In his sleep, he’d pushed the blanket off - it lay on the floor next to the couch and he retrieved it now to cover himself in case Madison came out and chastised him for removing his unde
r garments again. Was she the one who screamed? He bolted up, wrapped the quilt around himself, and ran to Madison’s bedroom.
She was sleeping.
Moonlight cast silvery slats through the blinds.
His heart rate slowed and relief washed over him.
The bed sheets were pulled down past her thighs and she lay, one arm above her head, the other tight against her. She wore a long T-shirt that ended above her knees and Alejandro admired the pale, smooth curves of her legs. Her glossy black hair was like a spill of silk ribbons that spread out around her face. She clutched a small object he couldn’t make out.
He stepped closer and saw it was a stuffed bear. It, too, wore a T-shirt - this one with a big orange ball on it. He smiled and found himself staring at her hair again. He wanted to touch it, to smell it. Bending closer, he detected the soft fragrance of shampoo - something sweet. Under this, he caught the tender essence of feminine sweat.
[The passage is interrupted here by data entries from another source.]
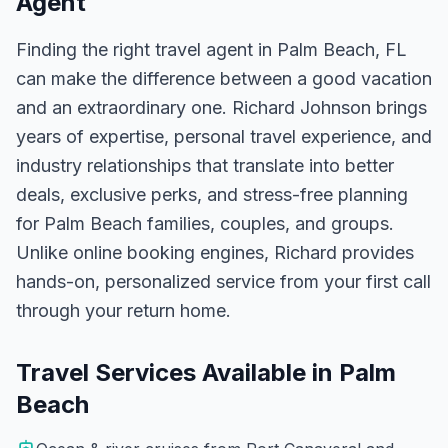
Agent
Finding the right travel agent in
Palm Beach, FL
can make the difference between a good vacation
and an extraordinary one.
Richard Johnson
brings
years of expertise, personal travel experience, and
industry relationships that translate into better
deals, exclusive perks, and stress-free planning
for
Palm Beach
families, couples, and groups.
Unlike online booking engines, Richard provides
hands-on, personalized service from your first call
through your return home.
Travel Services Available in
Palm
Beach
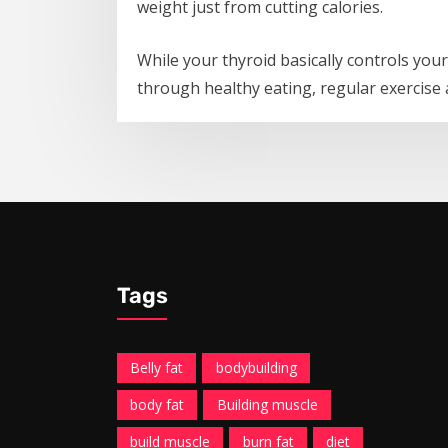
weight just from cutting calories.
While your thyroid basically controls you
through healthy eating, regular exercise 
Tags
Belly fat
bodybuilding
body fat
Building muscle
build muscle
burn fat
diet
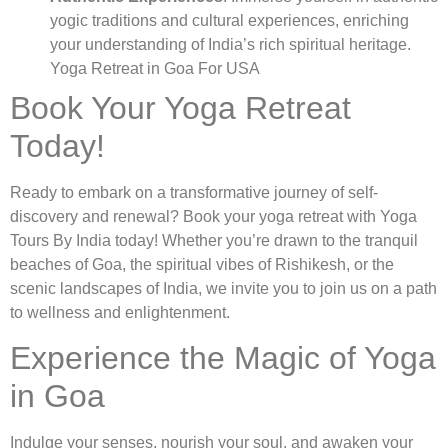
yogic traditions and cultural experiences, enriching
your understanding of India’s rich spiritual heritage.
Yoga Retreat in Goa For USA
Book Your Yoga Retreat
Today!
Ready to embark on a transformative journey of self-
discovery and renewal? Book your yoga retreat with Yoga
Tours By India today! Whether you’re drawn to the tranquil
beaches of Goa, the spiritual vibes of Rishikesh, or the
scenic landscapes of India, we invite you to join us on a path
to wellness and enlightenment.
Experience the Magic of Yoga
in Goa
Indulge your senses, nourish your soul, and awaken your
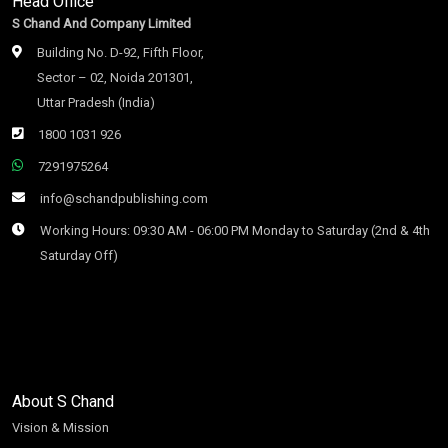
Head Office
S Chand And Company Limited
Building No. D-92, Fifth Floor,
Sector – 02, Noida 201301,
Uttar Pradesh (India)
1800 1031 926
7291975264
info@schandpublishing.com
Working Hours: 09:30 AM - 06:00 PM Monday to Saturday (2nd & 4th
Saturday Off)
About S Chand
Vision & Mission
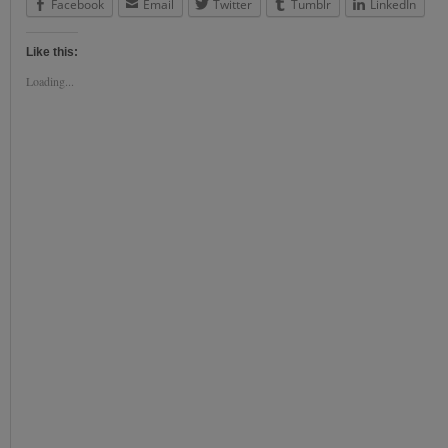
Facebook
Email
Twitter
Tumblr
LinkedIn
Like this:
Loading...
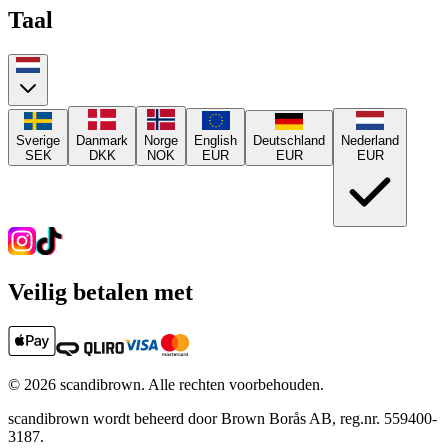
Taal
Sverige
Danmark
Norge
English
Deutschland
Nederland
SEK
DKK
NOK
EUR
EUR
EUR
Veilig betalen met
©
2026
scandibrown.
Alle rechten voorbehouden
.
scandibrown wordt beheerd door Brown Borås AB, reg.nr. 559400-
3187.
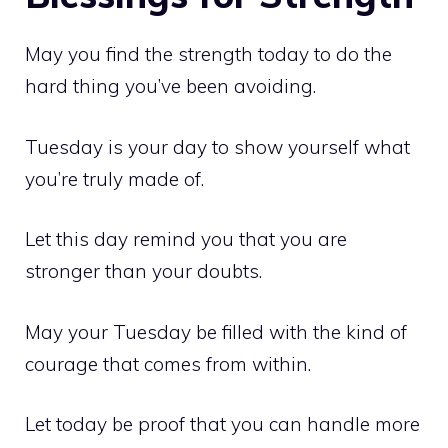
May you find the strength today to do the
hard thing you’ve been avoiding.
Tuesday is your day to show yourself what
you’re truly made of.
Let this day remind you that you are
stronger than your doubts.
May your Tuesday be filled with the kind of
courage that comes from within.
Let today be proof that you can handle more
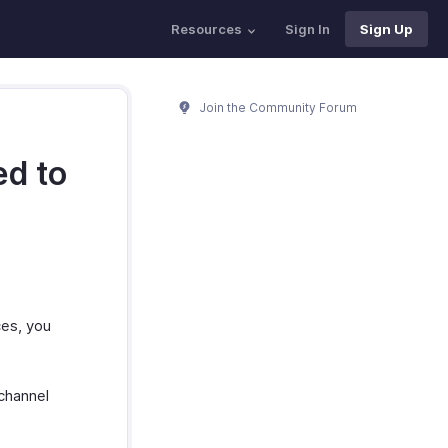
Resources
Sign In
Sign Up
Join the Community Forum
ed to
ces, you
 channel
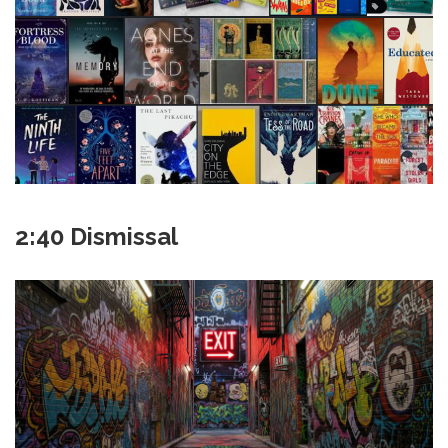
2:40 Dismissal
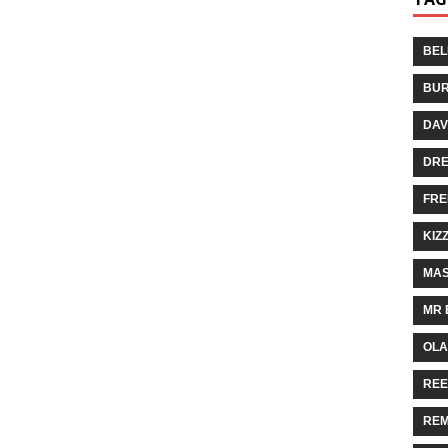
BEL
BUR
DAV
DR
FRE
KIZ
MAS
MR 
OLA
REE
REM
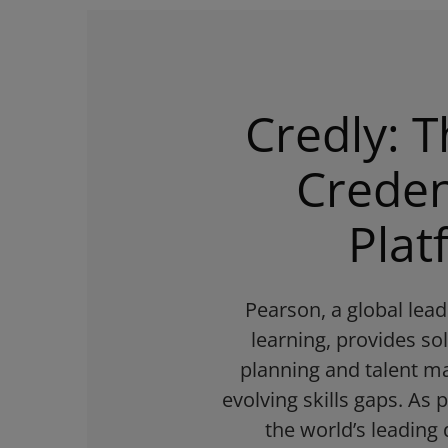
Credly: T
Creden
Plat
Pearson, a global lea
learning, provides so
planning and talent 
evolving skills gaps. As 
the world’s leading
A primitive urge stirred deep within him and he accidentally let out a low, purring growl.
Madison moaned and took a deep breath.
Alejandro watched her breasts rise, pressing against the thin cotton of her T-shirt. He wanted to touch those, too, gather them in his palms and knead them, lower his face to them - but he knew that would be very impolite.
She rolled onto her side, turning her back to him, and Alejandro was mesmerized by her form, the crest of her hips, the valley of her waist. And the smooth length of her legs, so like alabaster in the moonlight.
He wondered if she was dreaming, and if so, what images played behind her eyes.
It was not she who had screamed. But someone had. Who?
In the living room, he dropped the quilt and headed outside where he pulled himself onto the roof.
Prominence was silent, still. His eye was pulled to the old church a few miles away, and even its black silhouette against the midnight backdrop, made him shudder.